The Great Stink

During the summer of 1858, the high temperatures and the lack of effective sewer systems led to an event that was dubbed ‘The Great Stink’ by the media. In the nineteenth century, sewer systems were initially poor and faulty, meaning that the majority of London’s sewage was flowing into pipes which drained into the River Thames, polluting the river with unsanitary and disgusting excrement from across the city. During the summer, the high temperatures led to the smell of the contaminated river becoming putrid and revolting and proved to the government that action had to be taken in order to improve imposed public health. The river, furthermore, was blamed for a number of health problems, such as frequent outbreaks of water-borne diseases such as cholera, which occurred shortly prior to the summer of 1858. This finally prompted Parliament to act on public health, after the smell became so pungent and rancid that the curtains of the Houses of Parliament were soaked in chloride of lime, to try and protect from the smell and infection.

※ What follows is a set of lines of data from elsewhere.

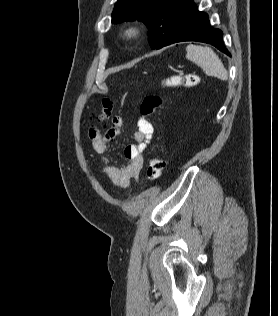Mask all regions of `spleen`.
I'll return each instance as SVG.
<instances>
[{"mask_svg":"<svg viewBox=\"0 0 278 316\" xmlns=\"http://www.w3.org/2000/svg\"><path fill=\"white\" fill-rule=\"evenodd\" d=\"M186 58L200 66L207 75L221 80L228 79V73L218 55L210 47L189 45L186 47Z\"/></svg>","mask_w":278,"mask_h":316,"instance_id":"obj_1","label":"spleen"}]
</instances>
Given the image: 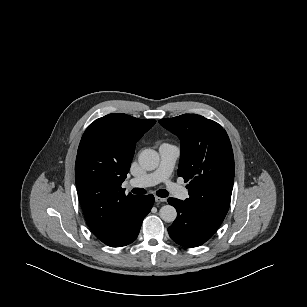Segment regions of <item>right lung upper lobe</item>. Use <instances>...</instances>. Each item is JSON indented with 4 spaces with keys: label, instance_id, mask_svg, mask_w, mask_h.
<instances>
[{
    "label": "right lung upper lobe",
    "instance_id": "obj_1",
    "mask_svg": "<svg viewBox=\"0 0 307 307\" xmlns=\"http://www.w3.org/2000/svg\"><path fill=\"white\" fill-rule=\"evenodd\" d=\"M123 113L95 120L79 144L75 182L88 226L107 245L129 231L142 205V196L125 194V180L136 142L155 124Z\"/></svg>",
    "mask_w": 307,
    "mask_h": 307
}]
</instances>
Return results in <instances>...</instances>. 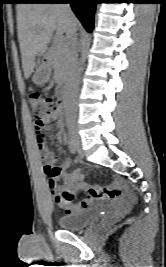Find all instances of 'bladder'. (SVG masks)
Here are the masks:
<instances>
[{"label": "bladder", "mask_w": 166, "mask_h": 267, "mask_svg": "<svg viewBox=\"0 0 166 267\" xmlns=\"http://www.w3.org/2000/svg\"><path fill=\"white\" fill-rule=\"evenodd\" d=\"M98 218L99 213L97 209H87L61 216L58 224L63 230L73 231L95 222Z\"/></svg>", "instance_id": "bladder-1"}]
</instances>
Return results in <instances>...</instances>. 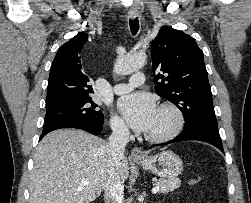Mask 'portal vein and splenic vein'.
I'll return each instance as SVG.
<instances>
[{
	"label": "portal vein and splenic vein",
	"instance_id": "1",
	"mask_svg": "<svg viewBox=\"0 0 251 203\" xmlns=\"http://www.w3.org/2000/svg\"><path fill=\"white\" fill-rule=\"evenodd\" d=\"M84 183L87 184L88 181H85ZM159 190H160V186H159V185H156V186L152 189V193H153V194H156L157 192H159Z\"/></svg>",
	"mask_w": 251,
	"mask_h": 203
}]
</instances>
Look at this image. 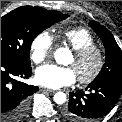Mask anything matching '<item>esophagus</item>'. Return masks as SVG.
<instances>
[{
	"instance_id": "obj_1",
	"label": "esophagus",
	"mask_w": 122,
	"mask_h": 122,
	"mask_svg": "<svg viewBox=\"0 0 122 122\" xmlns=\"http://www.w3.org/2000/svg\"><path fill=\"white\" fill-rule=\"evenodd\" d=\"M40 90L43 91V92H49V93H54L55 92L54 90L49 89V88H45V87H41Z\"/></svg>"
}]
</instances>
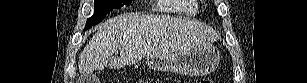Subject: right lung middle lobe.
I'll return each instance as SVG.
<instances>
[{
    "label": "right lung middle lobe",
    "mask_w": 307,
    "mask_h": 83,
    "mask_svg": "<svg viewBox=\"0 0 307 83\" xmlns=\"http://www.w3.org/2000/svg\"><path fill=\"white\" fill-rule=\"evenodd\" d=\"M131 2L132 0H95V14L87 20L85 29L100 22L110 10L118 9Z\"/></svg>",
    "instance_id": "right-lung-middle-lobe-1"
}]
</instances>
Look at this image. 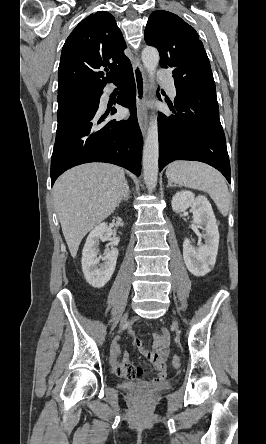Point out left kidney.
I'll use <instances>...</instances> for the list:
<instances>
[{"instance_id": "left-kidney-1", "label": "left kidney", "mask_w": 266, "mask_h": 444, "mask_svg": "<svg viewBox=\"0 0 266 444\" xmlns=\"http://www.w3.org/2000/svg\"><path fill=\"white\" fill-rule=\"evenodd\" d=\"M172 209L175 213L192 208L193 221L205 231L202 237L205 244L198 249L186 238L183 242V258L187 269L194 276L200 277L209 273L215 265L219 246L218 224L211 204L205 196L190 191H179L172 198Z\"/></svg>"}]
</instances>
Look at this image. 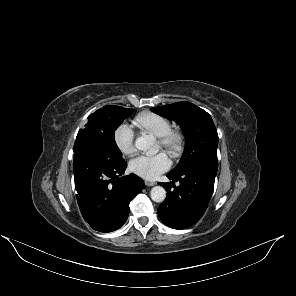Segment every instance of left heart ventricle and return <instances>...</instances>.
<instances>
[{"label":"left heart ventricle","mask_w":296,"mask_h":296,"mask_svg":"<svg viewBox=\"0 0 296 296\" xmlns=\"http://www.w3.org/2000/svg\"><path fill=\"white\" fill-rule=\"evenodd\" d=\"M158 148H160V144H158Z\"/></svg>","instance_id":"obj_1"}]
</instances>
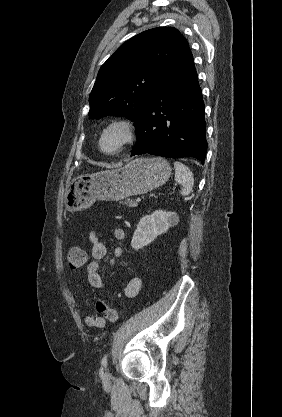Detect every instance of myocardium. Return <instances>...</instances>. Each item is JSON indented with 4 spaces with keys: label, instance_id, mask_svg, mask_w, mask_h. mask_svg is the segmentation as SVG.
Listing matches in <instances>:
<instances>
[{
    "label": "myocardium",
    "instance_id": "obj_1",
    "mask_svg": "<svg viewBox=\"0 0 282 417\" xmlns=\"http://www.w3.org/2000/svg\"><path fill=\"white\" fill-rule=\"evenodd\" d=\"M110 133H118L120 136L116 146L112 149L113 152L119 151L126 144L130 143L133 138V128L131 123L127 120L115 121L105 128L101 135V143L104 137Z\"/></svg>",
    "mask_w": 282,
    "mask_h": 417
}]
</instances>
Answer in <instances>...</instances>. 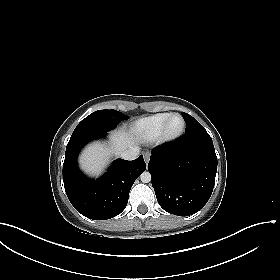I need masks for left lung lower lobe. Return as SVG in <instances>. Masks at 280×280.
I'll return each mask as SVG.
<instances>
[{
    "label": "left lung lower lobe",
    "instance_id": "1",
    "mask_svg": "<svg viewBox=\"0 0 280 280\" xmlns=\"http://www.w3.org/2000/svg\"><path fill=\"white\" fill-rule=\"evenodd\" d=\"M148 170L165 211L178 216L198 212L215 184L217 157L210 135L187 134L153 149Z\"/></svg>",
    "mask_w": 280,
    "mask_h": 280
}]
</instances>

Therefore, due to the unsuitable nature of the city, Parliament employed Joseph Bazalgette, who had plans for a constructed sewer system underneath London. Parliament was previously unwilling to invest in Bazalgette’s ideas and plans, however, the state of the river became so contaminated and disgusting that they were left with no other option but to completely clean the river and install new sewer systems.

Bazalgette began work for his plans to install 1,100 miles worth of sewers across London, feeding into 82 miles of interconnecting main sewers. Engineers and draftsman began to install the sewage system, using improved standards of cement to ensure the sewers were long-lasting, which worked effectively, as many sewers are still in use today. The sewers were split into two systems to cover the north and the south of London and played to their needs, meaning that Bazalgette’s constructions were popular with both the people and the media. The building work was believed to have required around 318 million bricks and 670,000 cubic yards m3 of concrete and mortar. The final cost for the sewers was £6.5 million, however, proved a worthwhile investment.